Обсуждение: date - range

Поиск
Список
Период
Сортировка

date - range

От
"H.J. Sanders"
Дата:
Anybody a solution for the next problem:

people can subscribe to a service for 1 or more days (upto a max. of 365).

So in the database is stored: first_date and last_date

To select which people are subscribed for a certain date (e.g. today) we use
a select like

select   ....... where first_date <= today and last_date >= today

Whatever index we create system always does a sequential scan (which I can
understand).

Has someone a smarter solution?

All suggestions will be welcomed.



Re: date - range

От
Michael Fuhr
Дата:
On Fri, Apr 01, 2005 at 12:05:44PM +0200, H.J. Sanders wrote:
>
> people can subscribe to a service for 1 or more days (upto a max. of 365).
>
> So in the database is stored: first_date and last_date
>
> To select which people are subscribed for a certain date (e.g. today) we use
> a select like
>
> select   ....... where first_date <= today and last_date >= today
>
> Whatever index we create system always does a sequential scan (which I can
> understand).

Could you show the table and index definitions and the EXPLAIN
ANALYZE output of two queries, one with enable_seqscan set to "on"
and one with it set to "off"?  The planner might think that a
sequential scan would be faster than an index scan, and EXPLAIN
ANALYZE should tell us if that guess is correct.

What version of PostgreSQL are you using?

--
Michael Fuhr
http://www.fuhr.org/~mfuhr/

Re: date - range

От
Mischa
Дата:
Quoting "H.J. Sanders" <hjs@rmax.nl>:

>
> Anybody a solution for the next problem:
> people can subscribe to a service for 1 or more days (upto a max. of 365).
> So in the database is stored: first_date and last_date
> To select which people are subscribed for a certain date (e.g. today) we use
> a select like
>
> select   ....... where first_date <= today and last_date >= today
>
> Whatever index we create system always does a sequential scan (which I can
> understand).

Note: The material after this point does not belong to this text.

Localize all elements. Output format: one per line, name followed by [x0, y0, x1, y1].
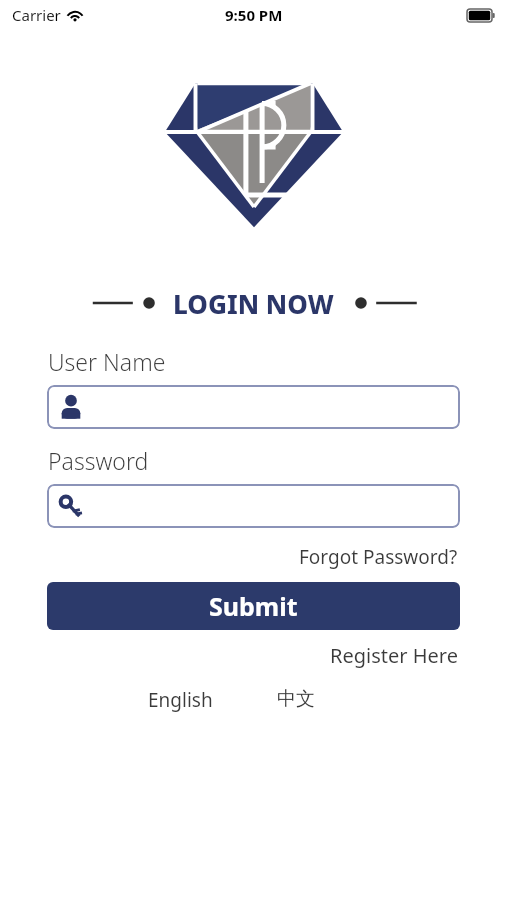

Has someone a smarter solution?

Yep, standard SQL problem. The answer is sort of a hand-rolled GIST index.

To save typing, I'm going to pretend all your dates are stored as integers.
In reality, you'll probably be writing views with lots of EXTRACT(EPOCH...)'s in
them, to achieve the same result.

Suppose you have table People(id, first_date, last_date, ...)
Each such range "fits" in some larger fixed range of 1,2,4, ... days
that starts and ends on a fixed (epoch) date multiple of 1,2,4,...
For example, if your range were days (1040..1080), then that fits in the
64-wide range (1024...1088]. You calculate the start and width of the range that
just fits, and store that in People, too. Now, you index on (start,width).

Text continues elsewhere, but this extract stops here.